Is sand the most constrained part of the frac supply chain?
Douglas Wall
I don't know if I'd say that. I think it varies week-to-week, the type of jobs, I mean, labor, sand.
At various times we've had issues with gel. I'd hesitate to say sand is the biggest issue.
There's just a number of things that change week-to-week, month-to-month, and we just have to deal with them.
Chris Enright - Weeden & Co., LP
Do you kind of think of it in terms of level of inventory of sand? In terms of days or weeks of frac jobs?
Douglas Wall
I think it's about supply, and it's about trying to be sure that you have the supply of what you need for your particular thing. You can meet that supply with contract, you can meet it with inventory, you can meet it any number of ways.
And so it's a question of if you're obliged to provide it, do you have a source?

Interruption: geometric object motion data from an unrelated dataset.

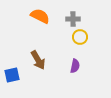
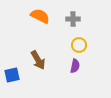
yellow circle: moved 1 px left, 8 px down
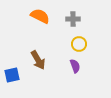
yellow circle: moved 1 px up
purple semicircle: rotated 32 degrees counterclockwise
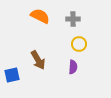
purple semicircle: moved 2 px left, 1 px down; rotated 24 degrees clockwise
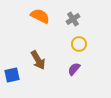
gray cross: rotated 32 degrees counterclockwise
purple semicircle: moved 1 px right, 2 px down; rotated 144 degrees counterclockwise
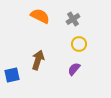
brown arrow: rotated 132 degrees counterclockwise
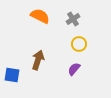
blue square: rotated 21 degrees clockwise
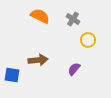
gray cross: rotated 24 degrees counterclockwise
yellow circle: moved 9 px right, 4 px up
brown arrow: rotated 66 degrees clockwise
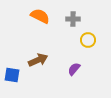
gray cross: rotated 32 degrees counterclockwise
brown arrow: rotated 18 degrees counterclockwise
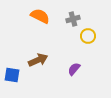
gray cross: rotated 16 degrees counterclockwise
yellow circle: moved 4 px up
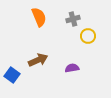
orange semicircle: moved 1 px left, 1 px down; rotated 42 degrees clockwise
purple semicircle: moved 2 px left, 1 px up; rotated 40 degrees clockwise
blue square: rotated 28 degrees clockwise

Chris Enright - Weeden & Co., LP
And just a second question on pressure pumping. In terms of the horsepower that's being added, what is about the incremental sand consumption per added horsepower?
Douglas Wall
Again, I really couldn't answer that. It really depends on the customer's well program.
So as I say, we really can't give you that answer.
Chris Enright - Weeden & Co., LP
Okay, fair enough. Sorry, one more question.
Last question. Percentage of the pressure pumping horsepower in the fleet.
That's either on -- however you want to break it down, 24/7 operations or 18/7, not sure the right way to think about it. But is there much more that can be gained by better utilization or more utilization of the existing equipment?
John Vollmer
Chris, we don't have a number here on what portion is on which currently. In the Northeast they don't tend to do 24-hour operations for the most part.
It's something less than that. And if customers elect to go there, that could generate higher utilizations, but we don't have the numbers here at this moment that we can tell you what portion is on which schedule.
Chris Enright - Weeden & Co., LP
Any sense if there was a change from, say 1Q to 2Q, excluding any weather impact?
John Vollmer
I don't think so.
Operator
This concludes our Q&A session for today's call. I would like to hand the call back over to Mr.
Mark Siegel, Chairman of the Board.
Mark Siegel
Thank you, Dominique. We thank everybody for their participation in our second quarter conference call.
Look forward to everyone's participation at the end of the third quarter. Thank you.
Operator
Thank you for your participation in today's conference. This concludes the presentation.
You may now disconnect, and have a wonderful day.